# How to understand and create quaternions?

I have to multiply two quaternions to calculate a so called spherical linear interpolation between two $R^3$ coordinate systems within the interval $t = [0, 1]$.

I understand how to do the calculation of quaternions basicly works and how to do the slerp. There is a lot of literature available.

But I don't know how to get started: How to create initial quaternions from given coordinate system axis and angles? I basicly fail to understand the meaning of quaternions I guess.

• Usually we identify the quaternions $i,j,k$ with the canonical base for $\mathbb{R}^3$. So any point (or vector, if you prefer) in $\mathbb{R}^3$ can be written as $ai+bj+dk$ (the point $(a,b,c)$). Commented Jun 22, 2013 at 11:32
• Wikipedia lists lots of conversion formulae between different rotation representations. If you have the initial and final coordinate axes, you can build the corresponding rotation matrix and then convert it to a quaternion.
– user856
Commented Jun 22, 2013 at 13:53

In 3D space, initial coordinates are decided by the given Left-hand and Right-hand coordinates, sometimes called x-up, y-up, z-up conventions which can also be found (for example) in Wiki's EulerAngles item.

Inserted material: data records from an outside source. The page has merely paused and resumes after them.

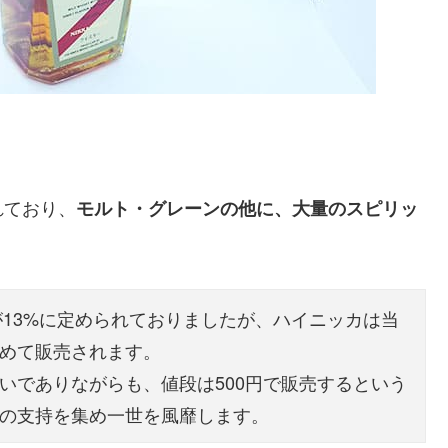
れており、
モルト・グレーンの他に、大量のスピリッ
が13%に定められておりましたが、ハイニッカは当
めて販売されます。
いでありながらも、値段は500円で販売するという
の支持を集め一世を風靡します。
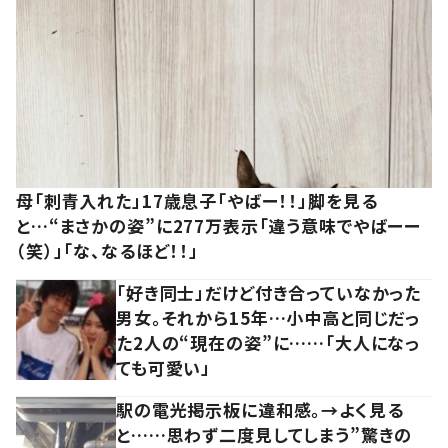
母「刺青入れた」17歳息子「やばー！！」脚を見る
と…“まさかの姿”に277万表示「違う意味でやばーー
（笑）」「な、なるほど！！」
「好き同士」だけど付き合っていなかった
男女。それから15年…小中高と同じだっ
た2人の“現在の姿”に……「大人になっ
ても可愛い」
駅の電光掲示板に違和感。→よく見る
と……思わず二度見してしまう”驚きの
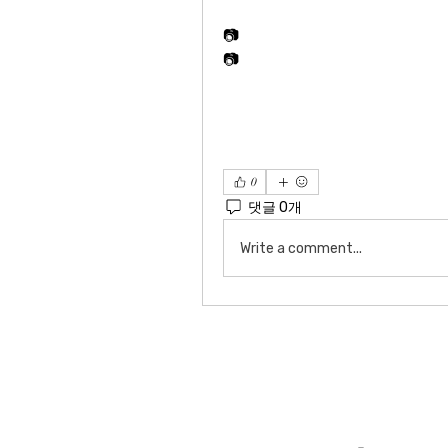
📷
📷
0
댓글 0개
Write a comment...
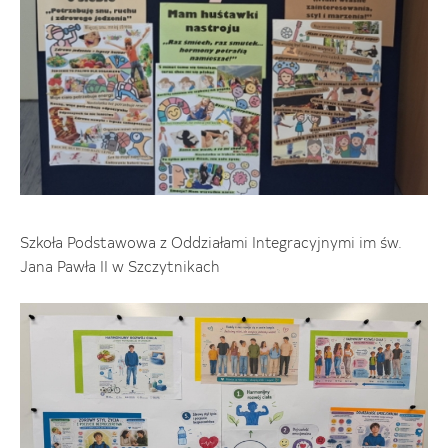
Szkoła Podstawowa z Oddziałami Integracyjnymi im św.
Jana Pawła II w Szczytnikach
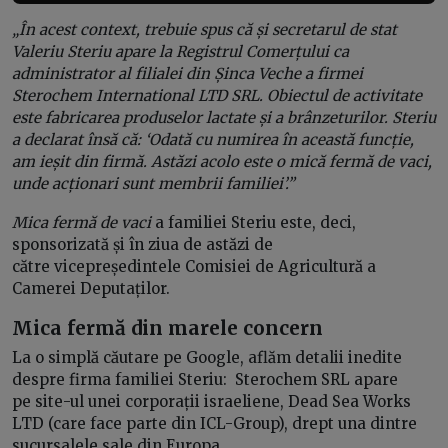
„În acest context, trebuie spus că și secretarul de stat
Valeriu Steriu apare la Registrul Comerțului ca
administrator al filialei din Șinca Veche a firmei
Sterochem International LTD SRL.
Obiectul de activitate
este fabricarea produselor lactate și a brânzeturilor. Steriu
a declarat însă că: ‘Odată cu numirea în această funcție,
am ieșit din firmă. Astăzi acolo este o mică fermă de vaci,
unde acționari sunt membrii familiei’.”
Mica fermă de vaci
a familiei Steriu este, deci,
sponsorizată și în ziua de astăzi de
către vicepreședintele Comisiei de Agricultură a
Camerei Deputaților.
Mica fermă din marele concern
La o simplă căutare pe Google, aflăm detalii inedite
despre firma familiei Steriu: Sterochem SRL apare
pe site-ul unei corporații israeliene, Dead Sea Works
LTD (care face parte din ICL-Group), drept una dintre
sucursalele sale din Europa.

Initial Quaternions are defined corresponding to the intial x-y-z

For example, x-y-z-right hand coordinates, then 0,0,0,1 would be the initial quaternion.

Of course, the order also depends on the setting of program.

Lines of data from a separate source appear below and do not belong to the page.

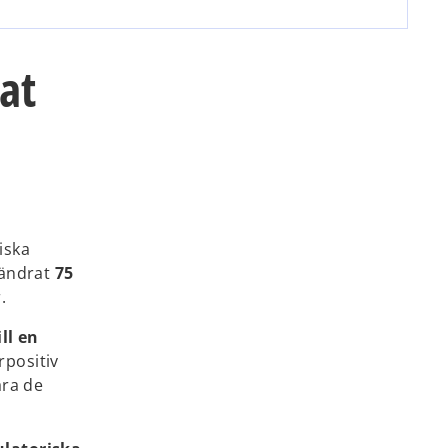
at
iska
rändrat
75
.
ll en
rpositiv
ara de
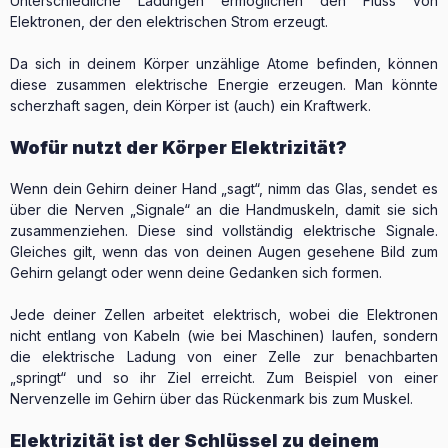
Unterschiedliche Ladungen ermöglichen den Fluss von
Elektronen, der den elektrischen Strom erzeugt.
Da sich in deinem Körper unzählige Atome befinden, können
diese zusammen elektrische Energie erzeugen. Man könnte
scherzhaft sagen, dein Körper ist (auch) ein Kraftwerk.
Wofür nutzt der Körper Elektrizität?
Wenn dein Gehirn deiner Hand „sagt“, nimm das Glas, sendet es
über die Nerven „Signale“ an die Handmuskeln, damit sie sich
zusammenziehen. Diese sind vollständig elektrische Signale.
Gleiches gilt, wenn das von deinen Augen gesehene Bild zum
Gehirn gelangt oder wenn deine Gedanken sich formen.
Jede deiner Zellen arbeitet elektrisch, wobei die Elektronen
nicht entlang von Kabeln (wie bei Maschinen) laufen, sondern
die elektrische Ladung von einer Zelle zur benachbarten
„springt“ und so ihr Ziel erreicht. Zum Beispiel von einer
Nervenzelle im Gehirn über das Rückenmark bis zum Muskel.
Elektrizität ist der Schlüssel zu deinem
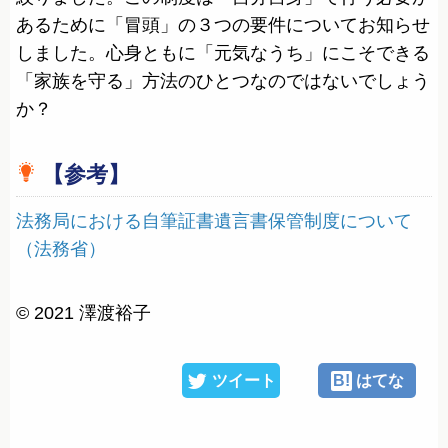
あるために「冒頭」の３つの要件についてお知らせ
しました。心身ともに「元気なうち」にこそできる
「家族を守る」方法のひとつなのではないでしょう
か？
【参考】
法務局における自筆証書遺言書保管制度について
（法務省）
© 2021 澤渡裕子
ツイート
B!
はてな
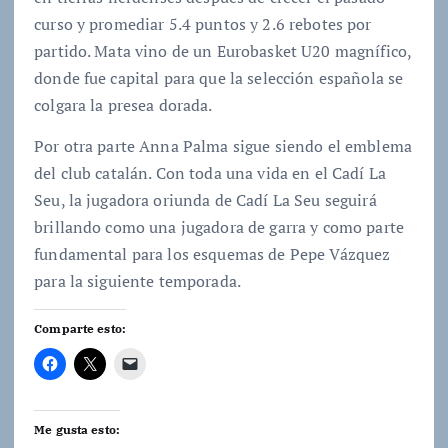
curso y promediar 5.4 puntos y 2.6 rebotes por
partido. Mata vino de un Eurobasket U20 magnífico,
donde fue capital para que la selección española se
colgara la presea dorada.
Por otra parte Anna Palma sigue siendo el emblema
del club catalán. Con toda una vida en el Cadí La
Seu, la jugadora oriunda de Cadí La Seu seguirá
brillando como una jugadora de garra y como parte
fundamental para los esquemas de Pepe Vázquez
para la siguiente temporada.
Comparte esto:
Me gusta esto:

For example maybe DirectX and openGL are in different orders of the initial quaternion of the same coordinates.

And also your self programs could in one arbitrary initial order.

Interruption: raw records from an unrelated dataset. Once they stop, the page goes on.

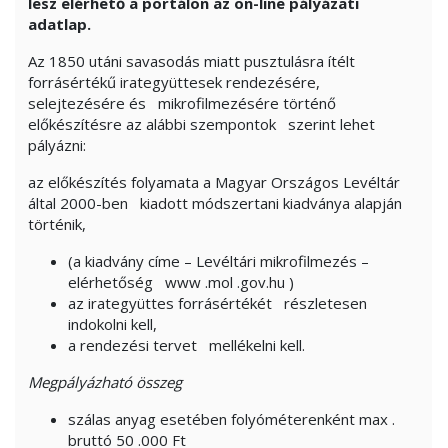
lesz elérhető a portálon az on-line pályázati
adatlap.
Az 1850 utáni savasodás miatt pusztulásra ítélt
forrásértékű
irategyüttesek
rendezésére,
selejtezésére és
mikrofilmezésére
történő
előkészítésre az alábbi szempontok
szerint lehet
pályázni:
az
előkészítés folyamata a Magyar Országos Levéltár
által 2000-ben
kiadott módszertani kiadványa alapján
történik,
(a kiadvány címe – Levéltári mikrofilmezés –
elérhetőség
www
.mol
.gov.hu )
az
irategyüttes
forrásértékét
részletesen
indokolni kell,
a rendezési
tervet
mellékelni
kell.
Megpályázható összeg
szálas anyag esetében folyóméterenként
max
.
bruttó 50
.000
Ft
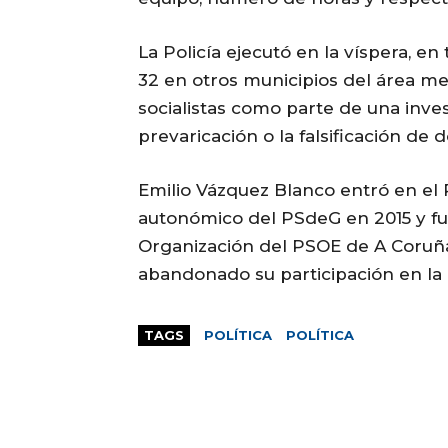
La Policía ejecutó en la víspera, en
32 en otros municipios del área me
socialistas como parte de una inve
prevaricación o la falsificación de
Emilio Vázquez Blanco entró en el
autonómico del PSdeG en 2015 y fu
Organización del PSOE de A Coruña. 
abandonado su participación en la p
TAGS
POLÍTICA
POLÍTICA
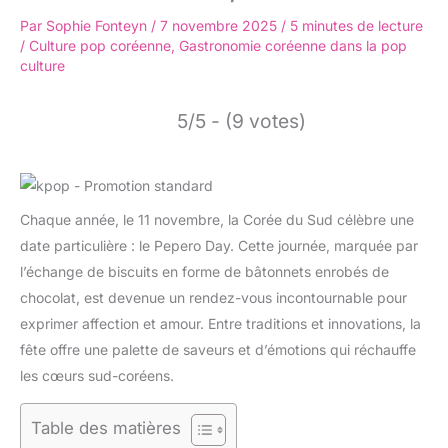
Par
Sophie Fonteyn
/
7 novembre 2025
/
5 minutes de lecture
/
Culture pop coréenne
,
Gastronomie coréenne dans la pop
culture
5/5 - (9 votes)
Chaque année, le 11 novembre, la Corée du Sud célèbre une
date particulière : le Pepero Day. Cette journée, marquée par
l’échange de biscuits en forme de bâtonnets enrobés de
chocolat, est devenue un rendez-vous incontournable pour
exprimer affection et amour. Entre traditions et innovations, la
fête offre une palette de saveurs et d’émotions qui réchauffe
les cœurs sud-coréens.
Table des matières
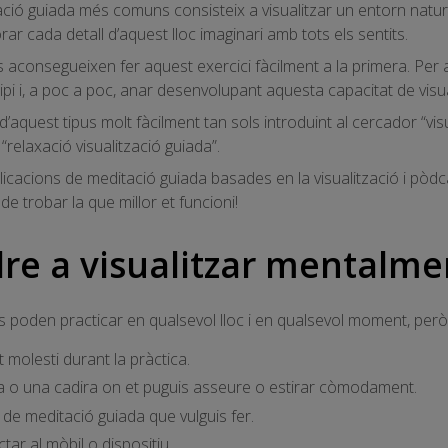
tzació guiada més comuns consisteix a visualitzar un entorn nat
orar cada detall d’aquest lloc imaginari amb tots els sentits.
s aconsegueixen fer aquest exercici fàcilment a la primera. Per 
cipi i, a poc a poc, anar desenvolupant aquesta capacitat de visua
aquest tipus molt fàcilment tan sols introduint al cercador “visu
 “relaxació visualització guiada”.
icacions de meditació guiada basades en la visualització i pòdc
 trobar la que millor et funcioni!
e a visualitzar mentalme
s poden practicar en qualsevol lloc i en qualsevol moment, però l
 molesti durant la pràctica.
ta o una cadira on et puguis asseure o estirar còmodament.
i de meditació guiada que vulguis fer.
tar al mòbil o dispositiu.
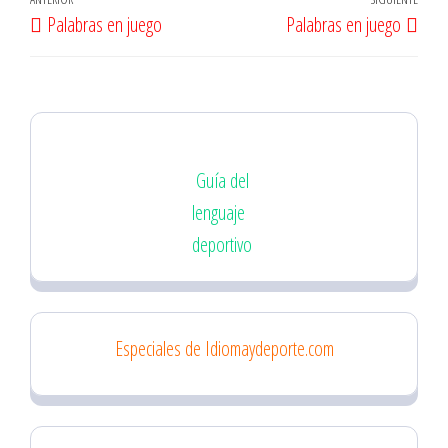
Navegación
Entrada
Entr
Palabras en juego
Palabras en juego
de
anterior
sigu
entradas
Guía del
lenguaje
deportivo
Especiales de Idiomaydeporte.com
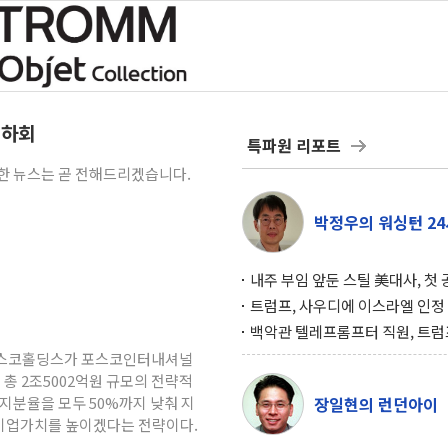
 하회
특파원 리포트
세한 뉴스는 곧 전해드리겠습니다.
박정우의 워싱턴 24
내주 부임 앞둔 스틸 美대사, 첫
행사서 "한미동맹 강화 최우선 
트럼프, 사우디에 이스라엘 인정
구…원자력 협정 서명 하루 만에
백악관 텔레프롬프터 직원, 트럼
위기
설 미리 보고 베팅 시장서 10만
 포스코홀딩스가 포스코인터내셔널
겨
 총 2조5002억원 규모의 전략적
지분율을 모두 50%까지 낮춰 지
장일현의 런던아이
기업가치를 높이겠다는 전략이다.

However, when one initial order was defined(corresponding to x-y-z), then the other 23 orders could also be well defined.

4!

(*
24
*)


24 is the number of kinds of orders. When I decide which order was used in one 3D game engine which I cannot know the order by specification, I do experiments.

Maybe you could find a Matrix to Quaternion program, and then do rotations in Matrix, then convert the combined final matrix to Quaternions will lead you a good comprehension.

Okay, I think I got it. The quaternion is created like this:

$$q = \begin{pmatrix} a_x \cdot \sin{\frac{\alpha}{2}} \\ a_y \cdot \sin{\frac{\alpha}{2}} \\ a_z \cdot \sin{\frac{\alpha}{2}} \\ \cos{\frac{\alpha}{2}} \end{pmatrix}$$

I have one quaternion for each axis. Each axis is a vector (with three coordinates) and is aligned along a certain angle. That's six quaternions in total for two coordinate systems:

$$q_{x1} = \begin{pmatrix} \sin{\frac{\alpha_{x1}}{2}} \\ 0 \\ 0 \\ \cos{\frac{\alpha_{x1}}{2}} \end{pmatrix}, q_{y1} = \begin{pmatrix} 0 \\ \sin{\frac{\alpha_{y1}}{2}} \\ 0 \\ \cos{\frac{\alpha_{y1}}{2}} \end{pmatrix}, q_{z1} = \begin{pmatrix} 0 \\ 0 \\ \sin{\frac{\alpha_{z1}}{2}} \\ \cos{\frac{\alpha_{z1}}{2}} \end{pmatrix}$$

and

$$q_{x2} = \begin{pmatrix} \sin{\frac{\alpha_{x2}}{2}} \\ 0 \\ 0 \\ \cos{\frac{\alpha_{x2}}{2}} \end{pmatrix}, q_{y2} = \begin{pmatrix} 0 \\ \sin{\frac{\alpha_{y2}}{2}} \\ 0 \\ \cos{\frac{\alpha_{y2}}{2}} \end{pmatrix}, q_{z2} = \begin{pmatrix} 0 \\ 0 \\ \sin{\frac{\alpha_{z2}}{2}} \\ \cos{\frac{\alpha_{z2}}{2}} \end{pmatrix}$$

The quaternions above are normalized unit quaternions and already simplified, because for the x-axis $a_x = 1$, $a_y = 0$ and $a_z = 0$, and so on: $a_x^2 + a_y^2 + a_z^2 = 1$.

Given 3 initial vectors $\hat x_0, \hat y_0, \hat z_0$ (pure imaginary quats) that describe the initial directions of the axes, the current direction of each axis can be found by

$$\hat x = q \hat x_0 q^{-1}$$

and so on. You shouldn't need to keep track of more than four quats at any time: 3 that describe the axes in one frame and $q$ to describe the overall rotation of the frame to another frame.